No sense in crying over spilled milk, but I question the reasoning of Saratoga city officials in spearheading anti-casino sentiment and grandstanding on an issue without appropriately weighing the negative consequences.

Failure to support a casino in Saratoga at the site of the current racino will have immediate and long-term negative impacts on the region for decades.

If a new casino opens in East Greenbush or at Exit 23 of the Thruway, I fully expect that Saratoga racino revenues will diminish substantially. Currently, much of the racino's business comes from tri-city residents and those out of the immediate area. Do you think that traffic will continue to come north if "real" casino gambling opens south of us?

The resultant negative economic impacts will be considerable, beginning with the potential that Saratoga Gaming's planned expansion at the current site will be delayed or canceled. How likely is that expansion to occur with the potential for a strong competing facility 30 miles down the road?

With a major loss of gaming revenue, how long will Saratoga receive the $2 million to $3 million per year from the state, when that money is based on racino revenues?

Further, the racino revenues have been key to a revitalization of the harness track and the standardbred industry. The harness track not only provides a large number of jobs locally, but is an important element of a larger equine industry that is a critical economic engine in New York state and particularly in Saratoga. I would expect harness racing and the larger industry to suffer with any losses in racino revenue.

Finally, Saratoga Gaming is an element of what draws people to Saratoga -- to eat at its restaurants, shop in its stores, stay in its hotels. Gambling, whether at the thoroughbred track or the racino, is a part of Saratoga's unique appeal. I would also note that the Saratoga Gaming facility has been an excellent neighbor and member of the community, providing good jobs and contributing generously to local charities.
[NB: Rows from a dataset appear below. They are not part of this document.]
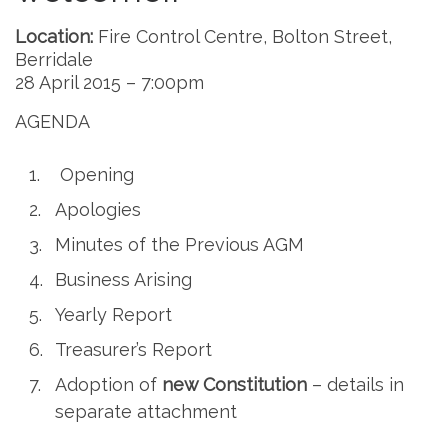
Location:
Fire Control Centre, Bolton Street,
Berridale
28 April 2015 – 7:00pm
AGENDA
Opening
Apologies
Minutes of the Previous AGM
Business Arising
Yearly Report
Treasurer’s Report
Adoption of
new Constitution
– details in
separate attachment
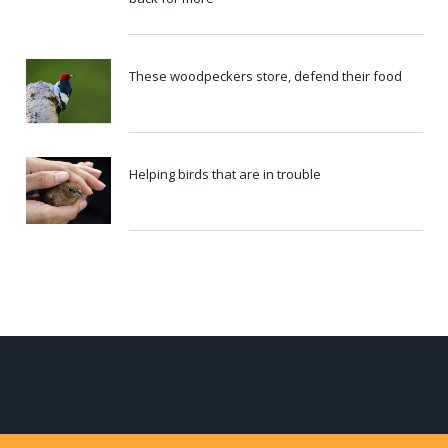
These woodpeckers store, defend their food
Helping birds that are in trouble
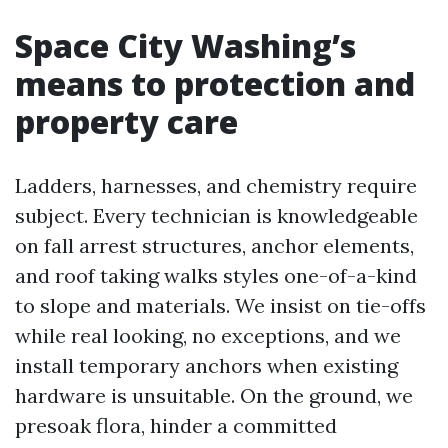
Space City Washing’s
means to protection and
property care
Ladders, harnesses, and chemistry require
subject. Every technician is knowledgeable
on fall arrest structures, anchor elements,
and roof taking walks styles one-of-a-kind
to slope and materials. We insist on tie-offs
while real looking, no exceptions, and we
install temporary anchors when existing
hardware is unsuitable. On the ground, we
presoak flora, hinder a committed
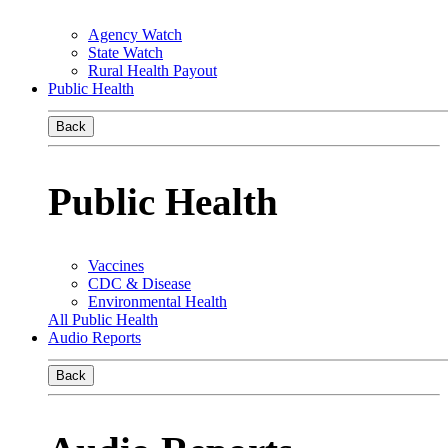
Agency Watch
State Watch
Rural Health Payout
Public Health
Back
Public Health
Vaccines
CDC & Disease
Environmental Health
All Public Health
Audio Reports
Back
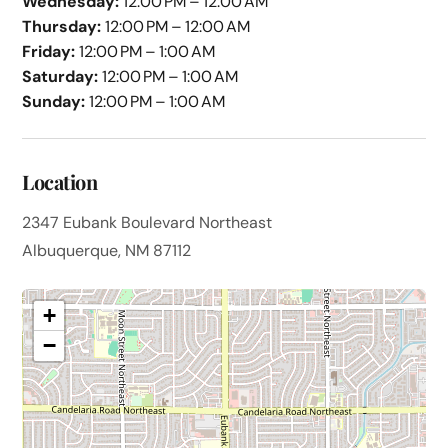
Wednesday:
12:00 PM – 12:00 AM
Thursday:
12:00 PM – 12:00 AM
Friday:
12:00 PM – 1:00 AM
Saturday:
12:00 PM – 1:00 AM
Sunday:
12:00 PM – 1:00 AM
Location
2347 Eubank Boulevard Northeast
Albuquerque, NM 87112
+
−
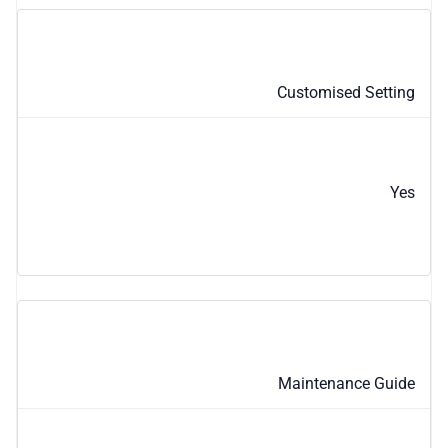
Customised Setting
Yes
Maintenance Guide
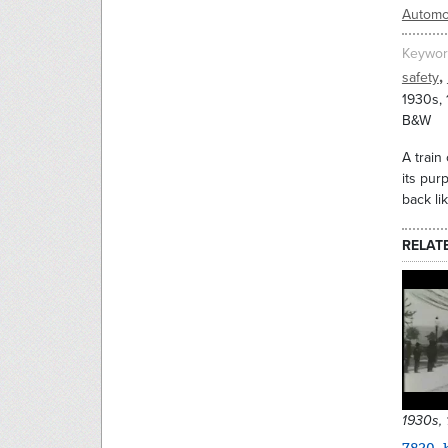
Automo
Keywor
,
safety
1930s,
B&W
A train
its pur
back li
RELAT
1930s,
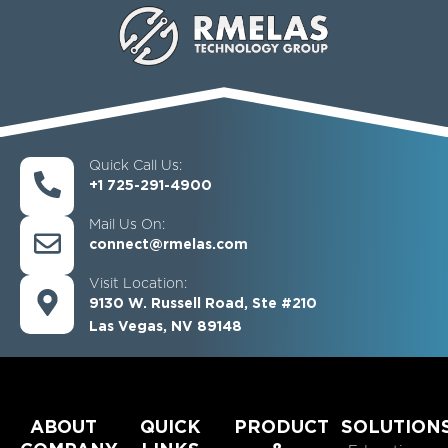
Quick Call Us:
+1 725-291-4900
Mail Us On:
connect@rmelas.com
Visit Location:
9130 W. Russell Road, Ste #210
Las Vegas, NV 89148
ABOUT
QUICK
PRODUCT
SOLUTION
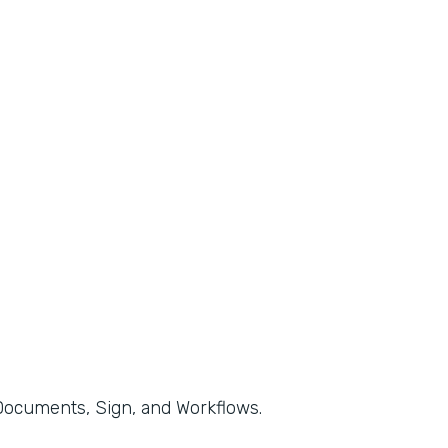
, Documents, Sign, and Workflows.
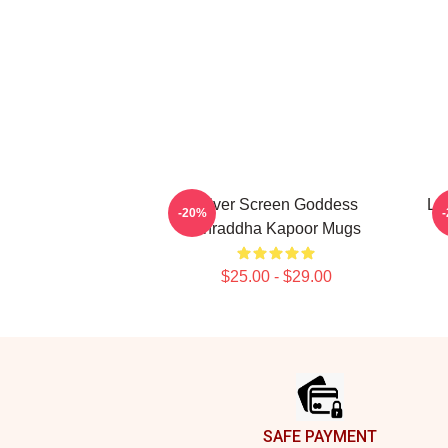
Silver Screen Goddess
Le
-20%
Shraddha Kapoor Mugs
$25.00 - $29.00
Footer
SAFE PAYMENT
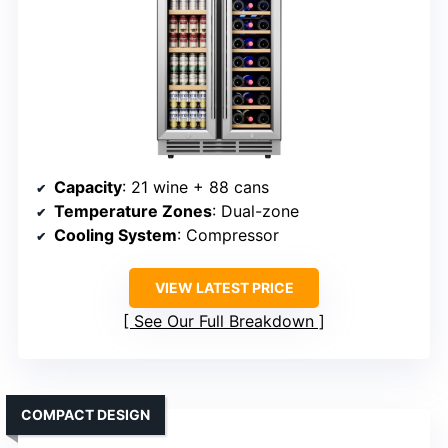
Capacity
: 21 wine + 88 cans
Temperature Zones
: Dual-zone
Cooling System
: Compressor
VIEW LATEST PRICE
See Our Full Breakdown
COMPACT DESIGN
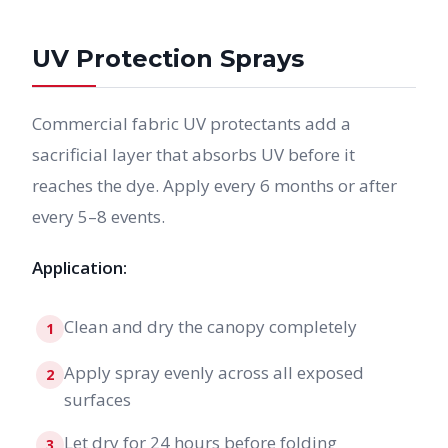
UV Protection Sprays
Commercial fabric UV protectants add a
sacrificial layer that absorbs UV before it
reaches the dye. Apply every 6 months or after
every 5–8 events.
Application:
Clean and dry the canopy completely
1
Apply spray evenly across all exposed
2
surfaces
Let dry for 24 hours before folding
3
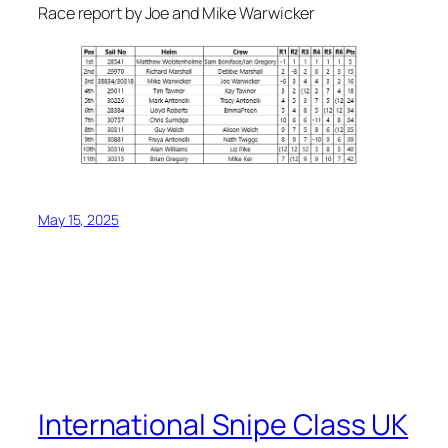
Race report by Joe and Mike Warwicker
May 15, 2025
International Snipe Class UK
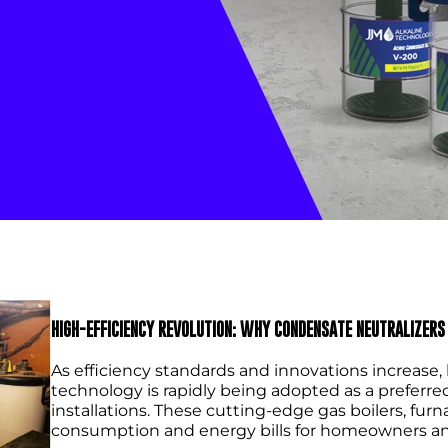
HIGH-EFFICIENCY REVOLUTION: WHY CONDENSATE NEUTRALIZERS 
As efficiency standards and innovations increas
technology is rapidly being adopted as a preferre
installations. These cutting-edge gas boilers, fu
consumption and energy bills for homeowners an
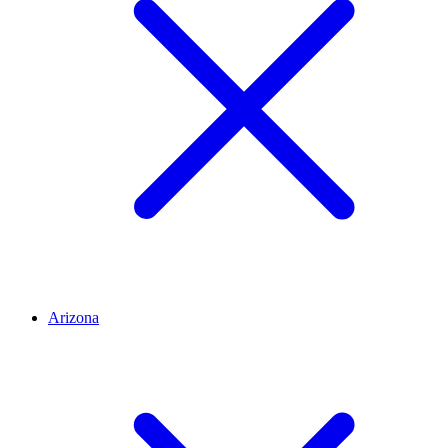
Arizona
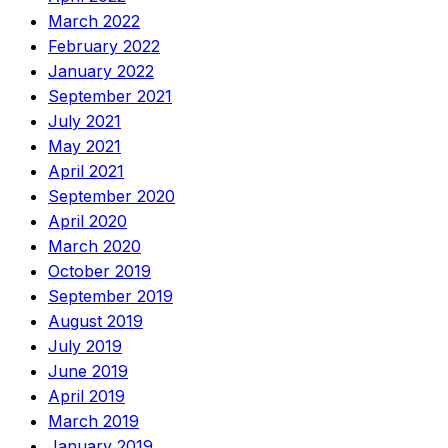
March 2022
February 2022
January 2022
September 2021
July 2021
May 2021
April 2021
September 2020
April 2020
March 2020
October 2019
September 2019
August 2019
July 2019
June 2019
April 2019
March 2019
January 2019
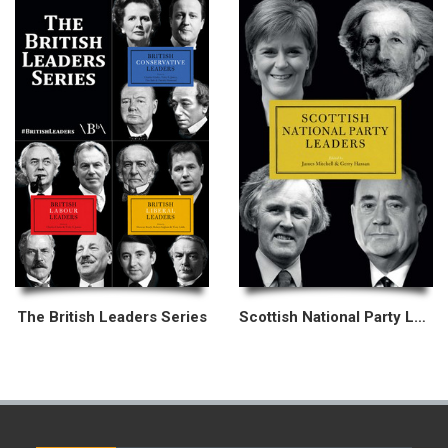
The British Leaders Series
Scottish National Party Leaders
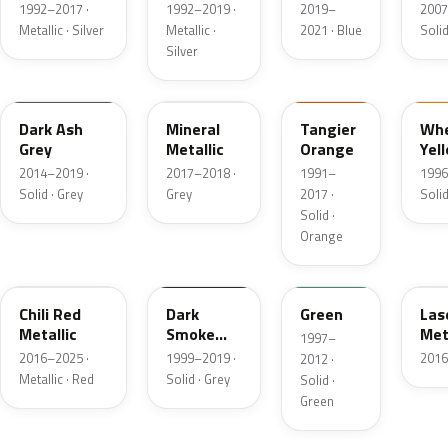
Metallic
Metallic
1
1992–2017 ·
1992–2019 ·
2019–
2007
Metallic · Silver
Metallic ·
2021 · Blue
Solid
Silver
WA999K
WA433B
WA9417
WA
Dark Ash
Mineral
Tangier
Whe
Grey
Metallic
Orange
Yel
2014–2019 ·
2017–2018 ·
1991–
1996
Solid · Grey
Grey
2017 ·
Solid
Solid ·
Orange
WA769U
WA501F
WA7941
WA
Chili Red
Dark
Green
Las
Metallic
Smoke
Met
1997–
Grey
2016–2025 ·
1999–2019 ·
2016
2012 ·
Matte
Metallic · Red
Solid · Grey
Solid ·
Green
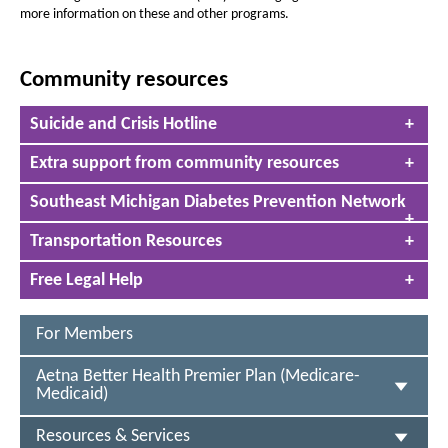
R
t
t
more information on these and other programs.
h
e
h
e
e
s
P
Community resources
P
o
a
a
T
u
Suicide and Crisis Hotline
g
g
h
r
e
i
e
Extra support from community resources
s
c
i
Southeast Michigan Diabetes Prevention Network
s
e
a
s
n
Transportation Resources
a
&
c
Free Legal Help
c
S
o
e
r
For Members
d
r
i
Aetna Better Health Premier Plan (Medicare-
o
v
Medicaid)
n
i
c
S
Resources & Services
o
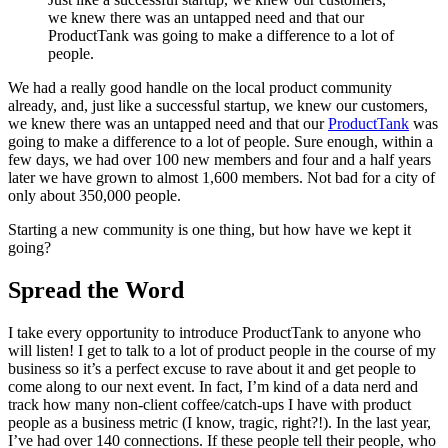
we knew there was an untapped need and that our
ProductTank was going to make a difference to a lot of
people.
We had a really good handle on the local product community
already, and, just like a successful startup, we knew our customers,
we knew there was an untapped need and that our
ProductTank
was
going to make a difference to a lot of people. Sure enough, within a
few days, we had over 100 new members and four and a half years
later we have grown to almost 1,600 members. Not bad for a city of
only about 350,000 people.
Starting a new community is one thing, but how have we kept it
going?
Spread the Word
I take every opportunity to introduce ProductTank to anyone who
will listen! I get to talk to a lot of product people in the course of my
business so it’s a perfect excuse to rave about it and get people to
come along to our next event. In fact, I’m kind of a data nerd and
track how many non-client coffee/catch-ups I have with product
people as a business metric (I know, tragic, right?!). In the last year,
I’ve had over 140 connections. If these people tell their people, who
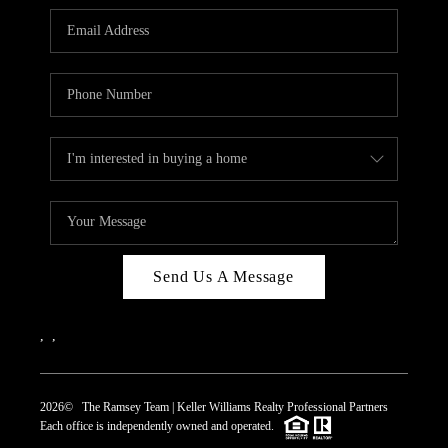
REVIEWS
CAREERS
ABOUT PLACE
CONNECT
TOP AREAS
Send Us A Message
,
,
2026
© The Ramsey Team | Keller Williams Realty Professional Partners
Each office is independently owned and operated.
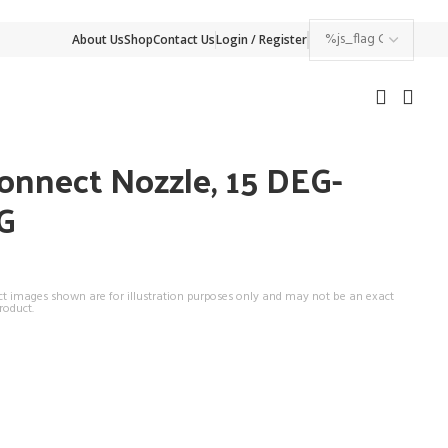
About Us
Shop
Contact Us
Login / Register
onnect Nozzle, 15 DEG-
G
ct images shown are for illustration purposes only and may not be an exact
roduct.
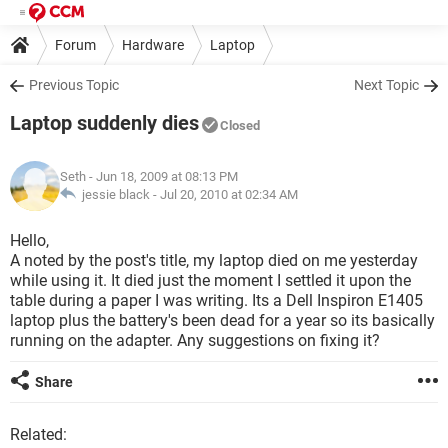
Forum
Hardware
Laptop
Previous Topic
Next Topic
Laptop suddenly dies
Closed
Seth
- Jun 18, 2009 at 08:13 PM
jessie black -
Jul 20, 2010 at 02:34 AM
Hello,
A noted by the post's title, my laptop died on me yesterday
while using it. It died just the moment I settled it upon the
table during a paper I was writing. Its a Dell Inspiron E1405
laptop plus the battery's been dead for a year so its basically
running on the adapter. Any suggestions on fixing it?
Share
Related:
Saratoga County voted for casino gambling. The city of Saratoga's "no" vote should not be seen as a mandate or a consensus. Inevitably, we will be asked to pay higher taxes because of declining sales tax receipts or a shortfall in other revenue, etc., etc. Just remember to consider all of this on Election Day.

Daniel Stone

Malta

Economic health of area critical to farms

The April 17 editorial, "Save Farming by Treating it as an Industry," urges Saratoga County to provide funding to the Hudson Valley Agribusiness Development Corporation (HVADC). So do we.

The American Farmland Trust helped found HVADC in 2007 to expand business opportunities for farmers in the Hudson Valley. But this editorial makes a critical mistake by suggesting that Saratoga County should choose between helping farmers make money and protecting working farms from becoming subdivisions or strip malls.

Farms require both a profitable business environment and productive land to thrive. Saratoga County should invest in both by providing funds for HVADC and permanently protecting farmland.

David Haight

Saratoga Springs

The writer is the New York state director of American Farmland Trust.

Initiative would help people raise incomes

Why are there no stories, articles or letters bemoaning work-ethic inequality, ambition inequality, skill inequality, drive-and-determination inequality?

Why is the assumption always that income inequality is the fault of those earning more? Does anyone ever look at those earning less and ask them what they are doing to better themselves? Are they taking on extra work, showing up early, staying late, taking courses, etc? Or are they barely on time, calling in sick as often as possible, just doing enough to get by?

A survey that I read some years ago listed a significant number of Fortune 500 CEO's who started out working for minimum wage at McDonald's. Did they stay there? No, they went the extra mile, learned, worked hard and bettered themselves.

In case you are wondering about me, I am an outside commission sales representative. In other words, I get up each day with only opportunity -- no guarantee of income, no paid sick time, no paid vacation time -- just the opportunity to go out and work hard, study and practice to get better, and earn every penny that comes in my check.

By the way, I'm doing OK. How about you?